The history of civilization, in some ways, is a history of maps: How have we come to understand the world around us? One of the most famous maps works because it really isn't a map at all.
[Small thing. Big idea.]
[Michael Bierut on the London Tube Map]
The London Underground came together in 1908, when eight different independent railways merged to create a single system. They needed a map to represent that system so people would know where to ride. The map they made is complicated. You can see rivers, bodies of water, trees and parks -- the stations were all crammed together at the center of the map, and out in the periphery, there were some that couldn't even fit on the map. So the map was geographically accurate, but maybe not so useful.

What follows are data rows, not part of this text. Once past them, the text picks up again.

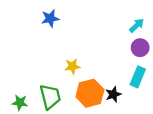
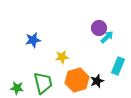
blue star: (50, 18) -> (33, 40), moved
cyan arrow: (137, 25) -> (107, 37), moved
purple circle: (140, 48) -> (99, 28), moved

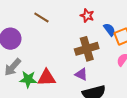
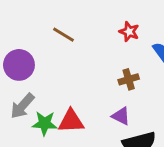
brown cross: (87, 49) -> (129, 79), size x0.6

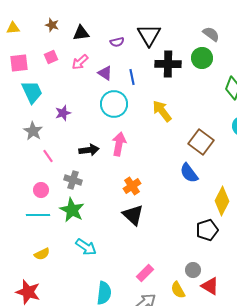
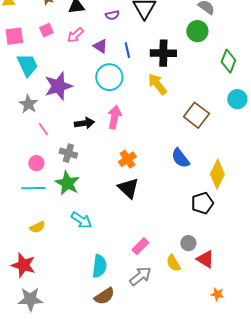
black cross: (168, 64) -> (163, 53), moved
purple star: (63, 113) -> (58, 86), size x1.8
blue semicircle: (189, 173) -> (180, 158), moved

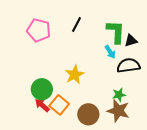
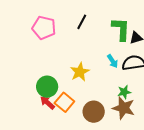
cyan arrow: (110, 52) -> (113, 61), moved

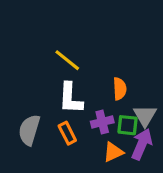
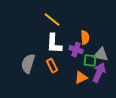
gray triangle: (145, 116) -> (101, 55), turned -49
purple cross: (102, 122) -> (76, 50), moved, turned 32

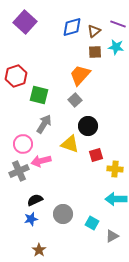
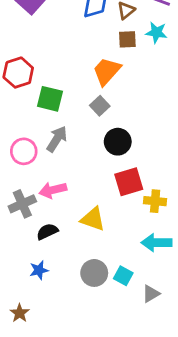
pink circle: (23, 144) -> (24, 151), moved
yellow triangle: (70, 144) -> (93, 219), moved
red square: (96, 155) -> (129, 182), size x1.5
black semicircle: (35, 200) -> (47, 232), moved
gray circle: (63, 214) -> (94, 273), moved
brown star: (39, 250) -> (20, 313), moved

Enter Harry Beck. Harry Beck was a 29-year-old engineering draftsman who had been working on and off for the London Underground. And he had a key insight, and that was that people riding underground in trains don't really care what's happening aboveground. They just want to get from station to station -- "Where do I get on? Where do I get off?" It's the system that's important, not the geography. He's taken this complicated mess of spaghetti, and he's simplified it. The lines only go in three directions: they're horizontal, they're vertical, or they're 45 degrees. Likewise, he spaced the stations equally, he's made every station color correspond to the color of the line, and he's fixed it all so that it's not really a map anymore. What it is is a diagram, just like circuitry, except the circuitry here isn't wires conducting electrons, it's tubes containing trains conducting people from place to place.
In 1933, the Underground decided, at last, to give Harry Beck's map a try. The Underground did a test run of a thousand of these maps, pocket-size. They were gone in one hour. They realized they were onto something, they printed 750,000 more, and this is the map that you see today.
Beck's design really became the template for the way we think of metro maps today. Tokyo, Paris, Berlin, São Paulo, Sydney, Washington, D.C. -- all of them convert complex geography into crisp geometry. All of them use different colors to distinguish between lines, all of them use simple symbols to distinguish between types of stations. They all are part of a universal language, seemingly.
I bet Harry Beck wouldn't have known what a user interface was, but that's really what he designed and he really took that challenge and broke it down to three principles that I think can be applied in nearly any design problem. First one is focus. Focus on who you're doing this for. The second principle is simplicity. What's the shortest way to deliver that need? Finally, the last thing is: Thinking in a cross-disciplinary way. Who would've thought that an electrical engineer would be the person to hold the key to unlock what was then one of the most complicated systems in the world -- all started by one guy with a pencil and an idea.